In the jaws of this desperation, the girl one day drank a bottle of
iodine, to see if she might loose weight! But do you know what
happened? Do you know how she ended up, due to the iodine?
Almost blind! She had a strong intoxication, and remained almost
blind! For this she did not return to school! We did not care to know
about it! We did not see her anymore, and we were not interested in
knowing why!
For this I tell you, brothers, that collective sins are very grave, the
gravest. Because they are our sins, personal! The sin of that girl, was
our sin. The sin of the community is also your sin, because you did
nothing to avoid it! And this is true not only for individual sin, but
also for those of humanity, for which you did nothing so that it
could be avoided.
The power of the word& ! We destroyed that girl, putting on her
nicknames; the devil entered and ruined her, and now she can, in her
turn, destroy others, with her hate, in this way the currents of evil go
forth forming themselves. Where there is hate, there is the evil one.

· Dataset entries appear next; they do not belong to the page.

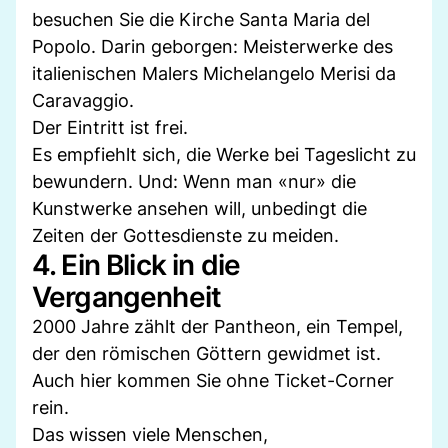
besuchen Sie die Kirche Santa Maria del
Popolo. Darin geborgen: Meisterwerke des
italienischen Malers Michelangelo Merisi da
Caravaggio.
Der Eintritt ist frei.
Es empfiehlt sich, die Werke bei Tageslicht zu
bewundern. Und: Wenn man «nur» die
Kunstwerke ansehen will, unbedingt die
Zeiten der Gottesdienste zu meiden.
4. Ein Blick in die
Vergangenheit
2000 Jahre zählt der Pantheon, ein Tempel,
der den römischen Göttern gewidmet ist.
Auch hier kommen Sie ohne Ticket-Corner
rein.
Das wissen viele Menschen,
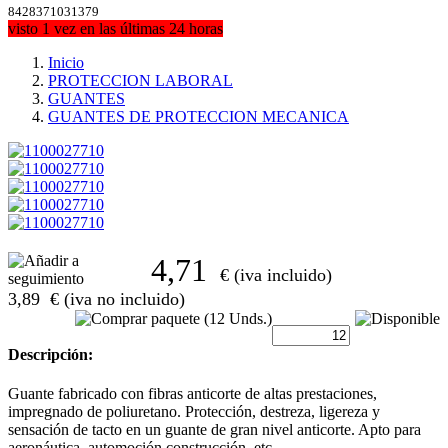
8428371031379
visto 1 vez en las últimas 24 horas
Inicio
PROTECCION LABORAL
GUANTES
GUANTES DE PROTECCION MECANICA
4,71
€ (iva incluido)
3,89
€ (iva no incluido)
Descripción:
Guante fabricado con fibras anticorte de altas prestaciones,
impregnado de poliuretano. Protección, destreza, ligereza y
sensación de tacto en un guante de gran nivel anticorte. Apto para
aeronáutica, automoción construcción, etc.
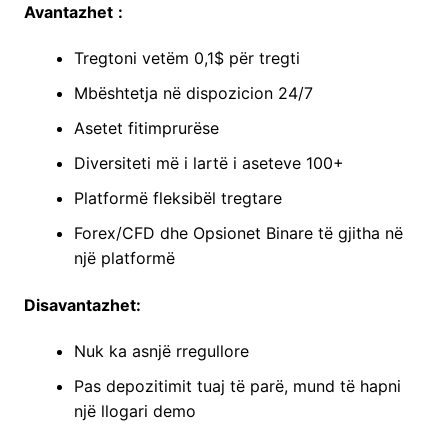
Avantazhet
:
Tregtoni vetëm 0,1$ për tregti
Mbështetja në dispozicion 24/7
Asetet fitimprurëse
Diversiteti më i lartë i aseteve 100+
Platformë fleksibël tregtare
Forex/CFD dhe Opsionet Binare të gjitha në
një platformë
Disavantazhet:
Nuk ka asnjë rregullore
Pas depozitimit tuaj të parë, mund të hapni
një llogari demo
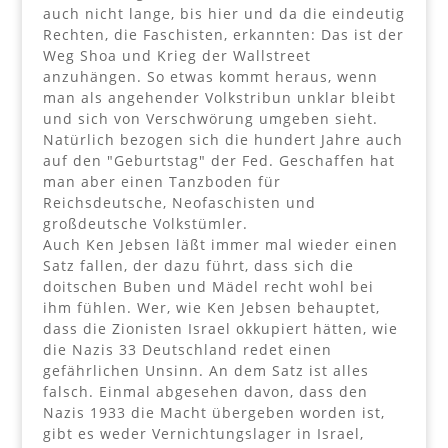
auch nicht lange, bis hier und da die eindeutig
Rechten, die Faschisten, erkannten: Das ist der
Weg Shoa und Krieg der Wallstreet
anzuhängen. So etwas kommt heraus, wenn
man als angehender Volkstribun unklar bleibt
und sich von Verschwörung umgeben sieht.
Natürlich bezogen sich die hundert Jahre auch
auf den "Geburtstag" der Fed. Geschaffen hat
man aber einen Tanzboden für
Reichsdeutsche, Neofaschisten und
großdeutsche Volkstümler.
Auch Ken Jebsen läßt immer mal wieder einen
Satz fallen, der dazu führt, dass sich die
doitschen Buben und Mädel recht wohl bei
ihm fühlen. Wer, wie Ken Jebsen behauptet,
dass die Zionisten Israel okkupiert hätten, wie
die Nazis 33 Deutschland redet einen
gefährlichen Unsinn. An dem Satz ist alles
falsch. Einmal abgesehen davon, dass den
Nazis 1933 die Macht übergeben worden ist,
gibt es weder Vernichtungslager in Israel,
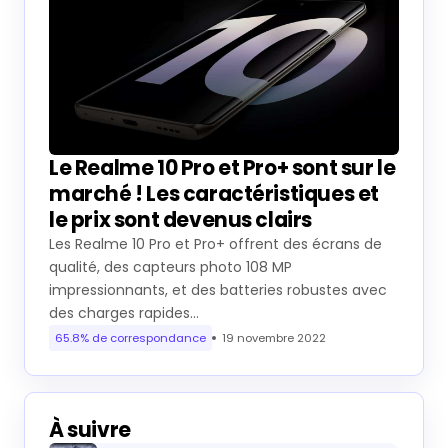
Le Realme 10 Pro et Pro+ sont sur le
marché ! Les caractéristiques et
le prix sont devenus clairs
Les Realme 10 Pro et Pro+ offrent des écrans de
qualité, des capteurs photo 108 MP
impressionnants, et des batteries robustes avec
des charges rapides…
65.8% de correspondance
19 novembre 2022
À suivre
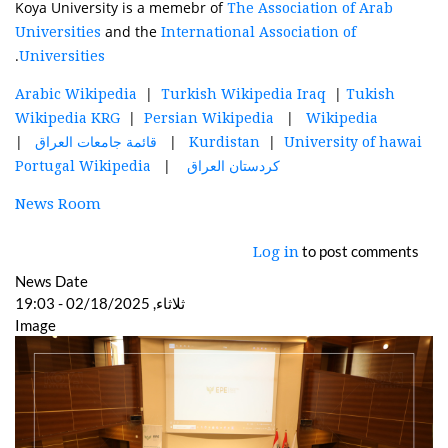
Koya University is a memebr of
The Association of Arab
and the
Universities
International Association of
.
Universities
|
|
Arabic Wikipedia
Turkish Wikipedia Iraq
Tukish
|
|
Wikipedia KRG
Persian Wikipedia
Wikipedia
|
|
|
University of hawai
Kurdistan
قائمة جامعات العراق
|
كردستان العراق
Portugal Wikipedia
News Room
to post comments
Log in
News Date
ثلاثاء, 02/18/2025 - 19:03
Image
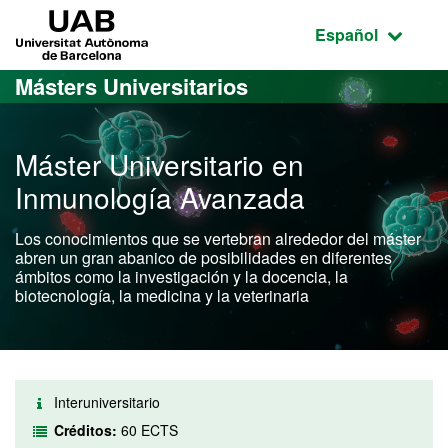
Acceso al contenido principal
Acceso a la navegación de la página
UAB Universitat Autònoma de Barcelona
Idioma seleccio
Español
Másters Universitarios
Máster Universitario en
Inmunología Avanzada
Los conocimientos que se vertebran alrededor del máster
abren un gran abanico de posibilidades en diferentes
ámbitos como la investigación y la docencia, la
biotecnología, la medicina y la veterinaria
Interuniversitario
Créditos:
60 ECTS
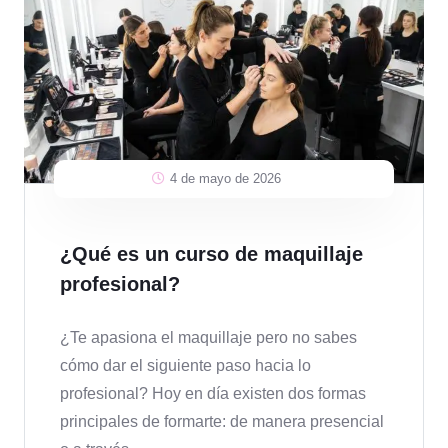
4 de mayo de 2026
¿Qué es un curso de maquillaje
profesional?
¿Te apasiona el maquillaje pero no sabes
cómo dar el siguiente paso hacia lo
profesional? Hoy en día existen dos formas
principales de formarte: de manera presencial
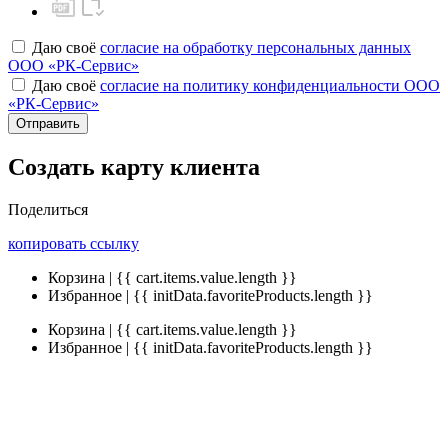
Даю своё
согласие на обработку персональных данных
ООО «РК-Сервис»
Даю своё
согласие на политику конфиденциальности ООО
«РК-Сервис»
Отправить
Создать карту клиента
Поделиться
копировать ссылку
Корзина | {{ cart.items.value.length }}
Избранное | {{ initData.favoriteProducts.length }}
Корзина | {{ cart.items.value.length }}
Избранное | {{ initData.favoriteProducts.length }}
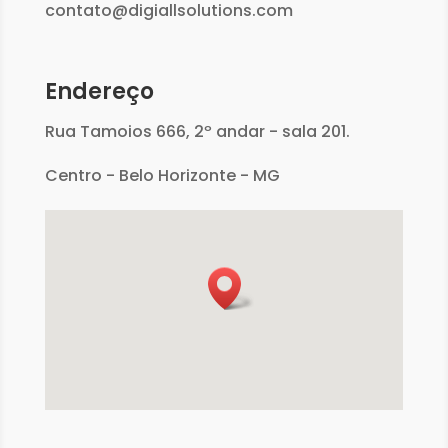
contato@digiallsolutions.com
Endereço
Rua Tamoios 666, 2º andar - sala 201.
Centro - Belo Horizonte - MG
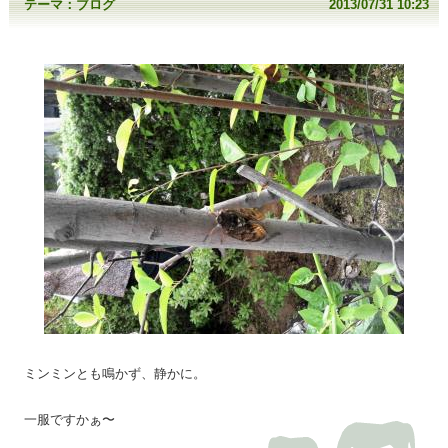
テーマ：
ブログ
2013/07/31 10:23
ミンミンとも鳴かず、静かに。
一服ですかぁ〜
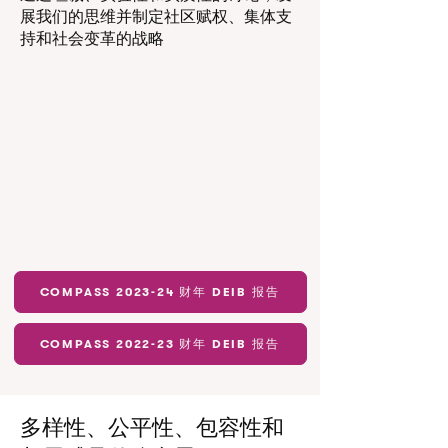
展我们的思维并制定社区赋权、集体支
持和社会变革的战略
COMPASS 2023-24 财年 DEIB 报告
COMPASS 2022-23 财年 DEIB 报告
多样性、公平性、包容性和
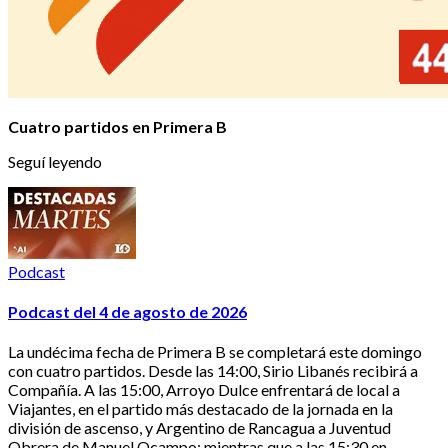
Cuatro partidos en Primera B
Seguí leyendo
Podcast
Podcast del 4 de agosto de 2026
La undécima fecha de Primera B se completará este domingo
con cuatro partidos. Desde las 14:00, Sirio Libanés recibirá a
Compañía. A las 15:00, Arroyo Dulce enfrentará de local a
Viajantes, en el partido más destacado de la jornada en la
división de ascenso, y Argentino de Rancagua a Juventud
Obrera de Manuel Ocampo; mientras que a las 15:30 en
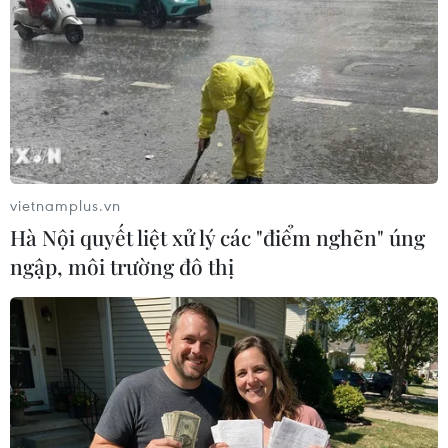
TIN LIÊN QUAN
vietnamplus.vn
Hà Nội quyết liệt xử lý các "điểm nghẽn" úng
ngập, môi trường đô thị
Tân Thủ tướng Nhật Bản dự định thăm
Việt Nam vào tháng 10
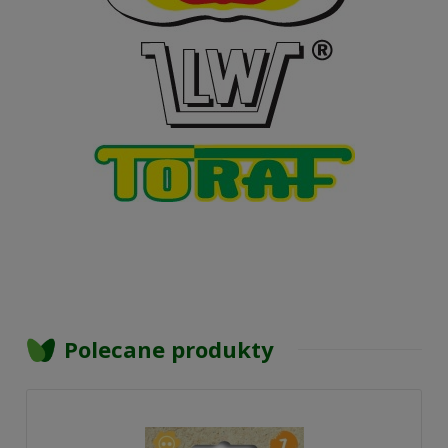
Polecane produkty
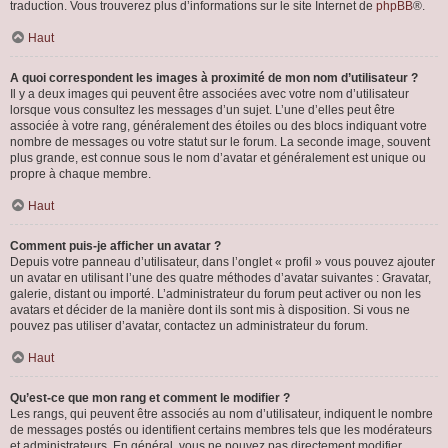
traduction. Vous trouverez plus d’informations sur le site Internet de
phpBB
®.
Haut
A quoi correspondent les images à proximité de mon nom d’utilisateur ?
Il y a deux images qui peuvent être associées avec votre nom d’utilisateur
lorsque vous consultez les messages d’un sujet. L’une d’elles peut être
associée à votre rang, généralement des étoiles ou des blocs indiquant votre
nombre de messages ou votre statut sur le forum. La seconde image, souvent
plus grande, est connue sous le nom d’avatar et généralement est unique ou
propre à chaque membre.
Haut
Comment puis-je afficher un avatar ?
Depuis votre panneau d’utilisateur, dans l’onglet « profil » vous pouvez ajouter
un avatar en utilisant l’une des quatre méthodes d’avatar suivantes : Gravatar,
galerie, distant ou importé. L’administrateur du forum peut activer ou non les
avatars et décider de la manière dont ils sont mis à disposition. Si vous ne
pouvez pas utiliser d’avatar, contactez un administrateur du forum.
Haut
Qu’est-ce que mon rang et comment le modifier ?
Les rangs, qui peuvent être associés au nom d’utilisateur, indiquent le nombre
de messages postés ou identifient certains membres tels que les modérateurs
et administrateurs. En général, vous ne pouvez pas directement modifier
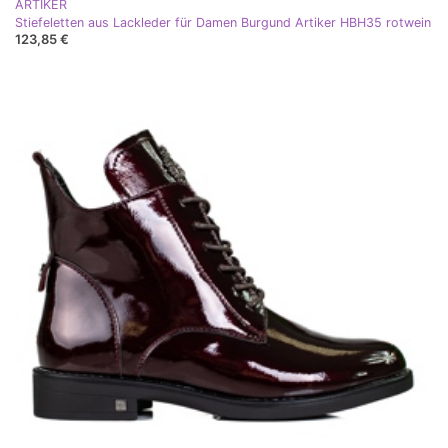
ARTIKER
Stiefeletten aus Lackleder für Damen Burgund Artiker HBH35 rotwein
123,85 €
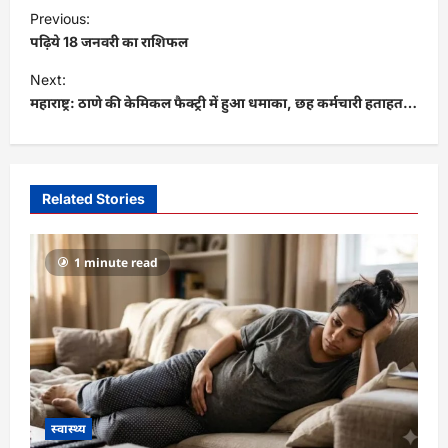
P
Previous:
o
पढ़िये 18 जनवरी का राशिफल
s
Next:
t
महाराष्ट्र: ठाणे की केमिकल फैक्ट्री में हुआ धमाका, छह कर्मचारी हताहत…
n
a
v
Related Stories
i
g
1 minute read
a
t
i
o
n
स्वास्थ्य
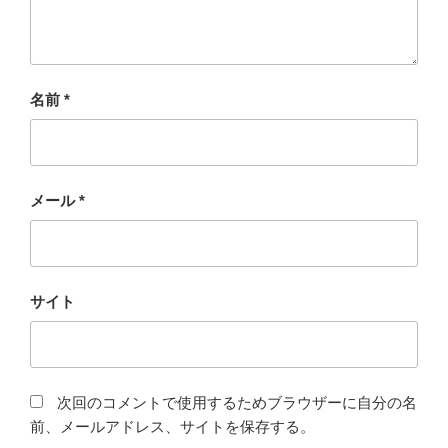
名前
*
メール
*
サイト
次回のコメントで使用するためブラウザーに自分の名
前、メールアドレス、サイトを保存する。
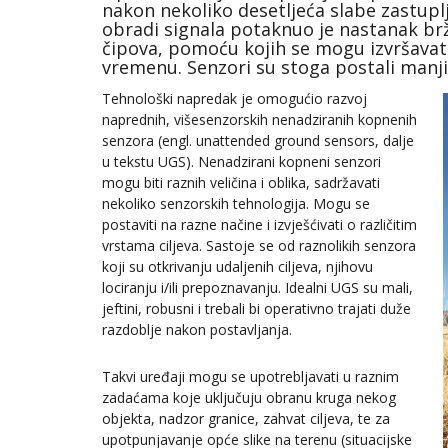
nakon nekoliko desetljeća slabe zastupl
obradi signala potaknuo je nastanak brži
čipova, pomoću kojih se mogu izvršavat
vremenu. Senzori su stoga postali manji, a
Tehnološki napredak je omogućio razvoj
naprednih, višesenzorskih nenadziranih kopnenih
senzora (engl. unattended ground sensors, dalje
u tekstu UGS). Nenadzirani kopneni senzori
mogu biti raznih veličina i oblika, sadržavati
nekoliko senzorskih tehnologija. Mogu se
postaviti na razne načine i izvješćivati o različitim
vrstama ciljeva. Sastoje se od raznolikih senzora
koji su otkrivanju udaljenih ciljeva, njihovu
lociranju i/ili prepoznavanju. Idealni UGS su mali,
jeftini, robusni i trebali bi operativno trajati duže
razdoblje nakon postavljanja.
Takvi uređaji mogu se upotrebljavati u raznim
zadaćama koje uključuju obranu kruga nekog
objekta, nadzor granice, zahvat ciljeva, te za
upotpunjavanje opće slike na terenu (situacijske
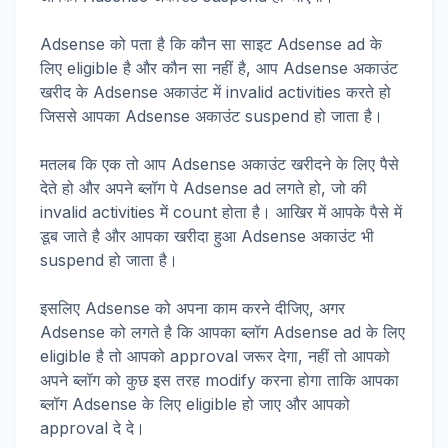
Adsense को पता है कि कौन सा साइट Adsense ad के
लिए eligible है और कौन सा नहीं है, आप Adsense अकाउंट
खरीद के Adsense अकाउंट में invalid activities करते हो
जिससे आपका Adsense अकाउंट suspend हो जाता है।
मतलब कि एक तो आप Adsense अकाउंट खरीदने के लिए पैसे
देते हो और अपने ब्लॉग पे Adsense ad लगते हो, जो की
invalid activities में count होता है। आखिर में आपके पैसे में
डूब जाते है और आपका खरीदा हुआ Adsense अकाउंट भी
suspend हो जाता है।
इसलिए Adsense को अपना काम करने दीजिए, अगर
Adsense को लगते है कि आपका ब्लॉग Adsense ad के लिए
eligible है तो आपको approval जरूर देगा, नहीं तो आपको
अपने ब्लॉग को कुछ इस तरह modify करना होगा ताकि आपका
ब्लॉग Adsense के लिए eligible हो जाए और आपको
approval दे दे।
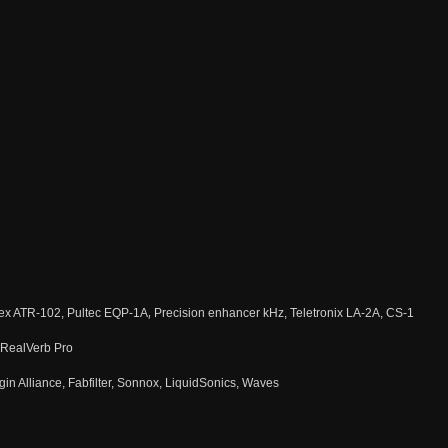
,
pex ATR-102, Pultec EQP-1A
Precision enhancer kHz, Teletronix LA-2A, CS-1
, RealVerb Pro
gin Alliance, Fabfilter, Sonnox, LiquidSonics, Waves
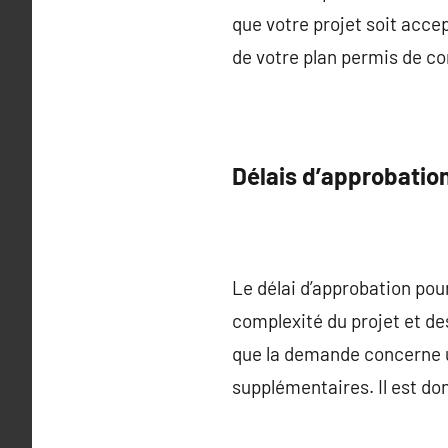
que votre projet soit acce
de votre plan permis de co
Délais d’approbatio
Le délai d’approbation pou
complexité du projet et des
que la demande concerne u
supplémentaires. Il est do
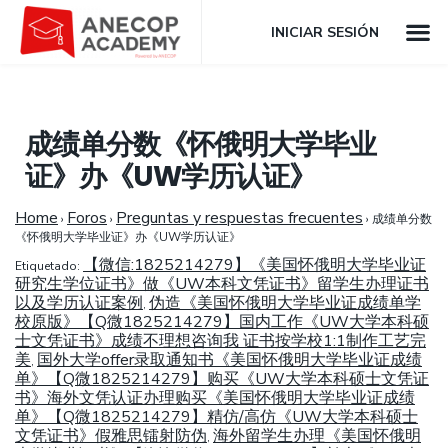
INICIAR SESIÓN
成绩单分数《怀俄明大学毕业
证》办《UW学历认证》
Home
Foros
Preguntas y respuestas frecuentes
›
›
›
成绩单分数
《怀俄明大学毕业证》办《UW学历认证》
【微信:1825214279】《美国怀俄明大学毕业证
Etiquetado:
研究生学位证书》做《UW本科文凭证书》留学生办理证书
以及学历认证案例
伪造《美国怀俄明大学毕业证成绩单学
,
校原版》【Q微1825214279】国内工作《UW大学本科硕
士文凭证书》成绩不理想咨询我 证书按学校1:1制作工艺完
美
国外大学offer录取通知书《美国怀俄明大学毕业证成绩
,
单》【Q微1825214279】购买《UW大学本科硕士文凭证
书》海外文凭认证办理购买《美国怀俄明大学毕业证成绩
单》【Q微1825214279】精仿/高仿《UW大学本科硕士
文凭证书》假雅思镭射防伪
海外留学生办理《美国怀俄明
,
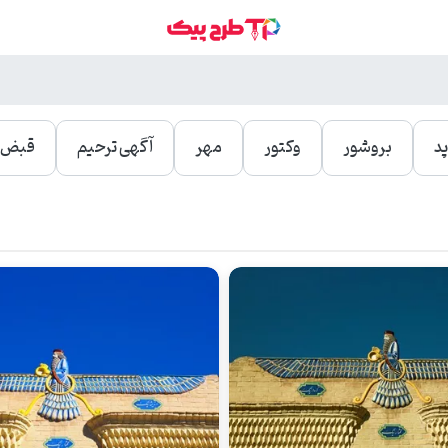
د
بروشور
وکتور
مهر
آگهی ترحیم
قبض و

This is how we assassinated a school companion. We killed her
soul!
Twenty years later& I had a very nice looking cousin; I taught her, I
counseled her how to dress, how to give value to her body, to use
makeup, etc. One day she gravely burned herself, more than 70% of
her body. Only the face was not burned. But it was very grave, she
could have died.
I became infuriated, I became enraged with God; I went into the
chapel of the hospital and said:  God, if you exist, prove it to me!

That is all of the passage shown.